▸ **EXERCISE DESCRIPTION**:
Copy the listing below exactly, but skip the pictures.

<<<<

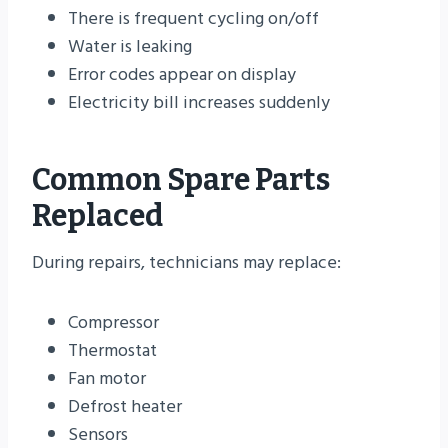
There is frequent cycling on/off
Water is leaking
Error codes appear on display
Electricity bill increases suddenly
Common Spare Parts
Replaced
During repairs, technicians may replace:
Compressor
Thermostat
Fan motor
Defrost heater
Sensors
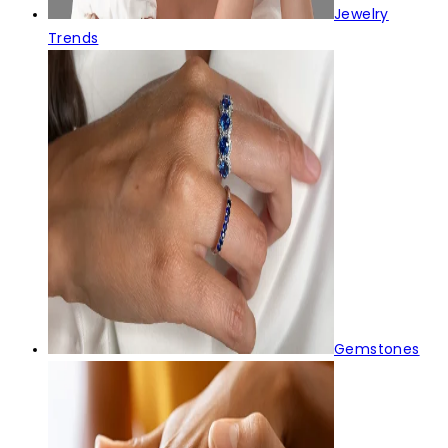
Jewelry
Trends
Gemstones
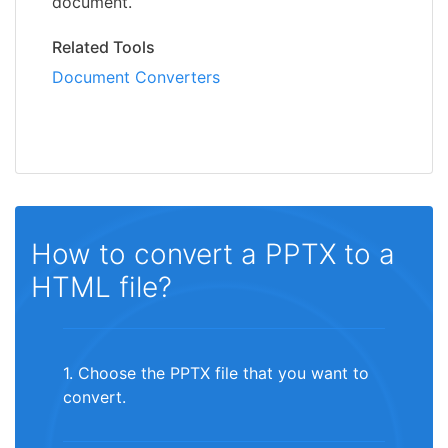
document.
Related Tools
Document Converters
How to convert a PPTX to a
HTML file?
1. Choose the PPTX file that you want to
convert.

>>>>

▸ **THE ANSWER**:
There is frequent cycling on/off
Water is leaking
Error codes appear on display
Electricity bill increases suddenly
Common Spare Parts
Replaced
During repairs, technicians may replace:
Compressor
Thermostat
Fan motor
Defrost heater
Sensors
Jewelry
Trends
Gemstones
document.
Related Tools
Document Converters
How to convert a PPTX to a
HTML file?
1. Choose the PPTX file that you want to
convert.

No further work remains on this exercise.